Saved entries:
========================================

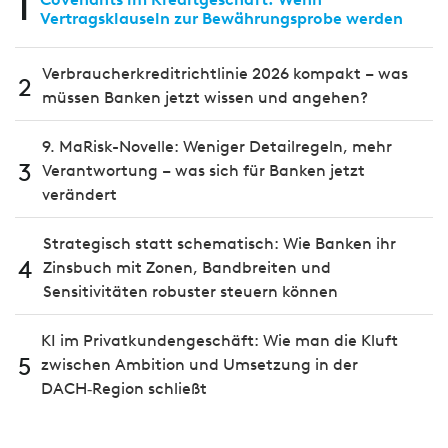
1
Vertragsklauseln zur Bewährungsprobe werden
Verbraucherkreditrichtlinie 2026 kompakt – was
2
müssen Banken jetzt wissen und angehen?
9. MaRisk-Novelle: Weniger Detailregeln, mehr
3
Verantwortung – was sich für Banken jetzt
verändert
Strategisch statt schematisch: Wie Banken ihr
4
Zinsbuch mit Zonen, Bandbreiten und
Sensitivitäten robuster steuern können
KI im Privatkundengeschäft: Wie man die Kluft
5
zwischen Ambition und Umsetzung in der
DACH‑Region schließt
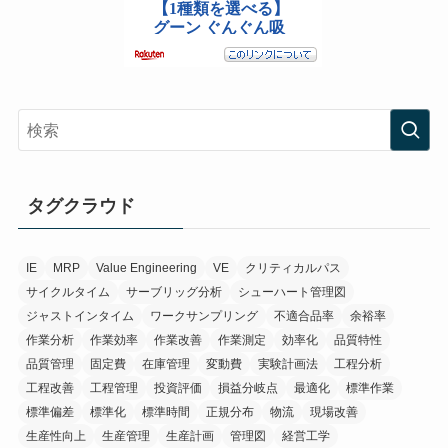
タグクラウド
IE
MRP
Value Engineering
VE
クリティカルパス
サイクルタイム
サーブリッグ分析
シューハート管理図
ジャストインタイム
ワークサンプリング
不適合品率
余裕率
作業分析
作業効率
作業改善
作業測定
効率化
品質特性
品質管理
固定費
在庫管理
変動費
実験計画法
工程分析
工程改善
工程管理
投資評価
損益分岐点
最適化
標準作業
標準偏差
標準化
標準時間
正規分布
物流
現場改善
生産性向上
生産管理
生産計画
管理図
経営工学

========================================

Requirement:
Could the data above be returned in full, exactly, with every image left out?

Reply to the exercise:
1
Vertragsklauseln zur Bewährungsprobe werden
Verbraucherkreditrichtlinie 2026 kompakt – was
2
müssen Banken jetzt wissen und angehen?
9. MaRisk-Novelle: Weniger Detailregeln, mehr
3
Verantwortung – was sich für Banken jetzt
verändert
Strategisch statt schematisch: Wie Banken ihr
4
Zinsbuch mit Zonen, Bandbreiten und
Sensitivitäten robuster steuern können
KI im Privatkundengeschäft: Wie man die Kluft
5
zwischen Ambition und Umsetzung in der
DACH‑Region schließt
タグクラウド
IE
MRP
Value Engineering
VE
クリティカルパス
サイクルタイム
サーブリッグ分析
シューハート管理図
ジャストインタイム
ワークサンプリング
不適合品率
余裕率
作業分析
作業効率
作業改善
作業測定
効率化
品質特性
品質管理
固定費
在庫管理
変動費
実験計画法
工程分析
工程改善
工程管理
投資評価
損益分岐点
最適化
標準作業
標準偏差
標準化
標準時間
正規分布
物流
現場改善
生産性向上
生産管理
生産計画
管理図
経営工学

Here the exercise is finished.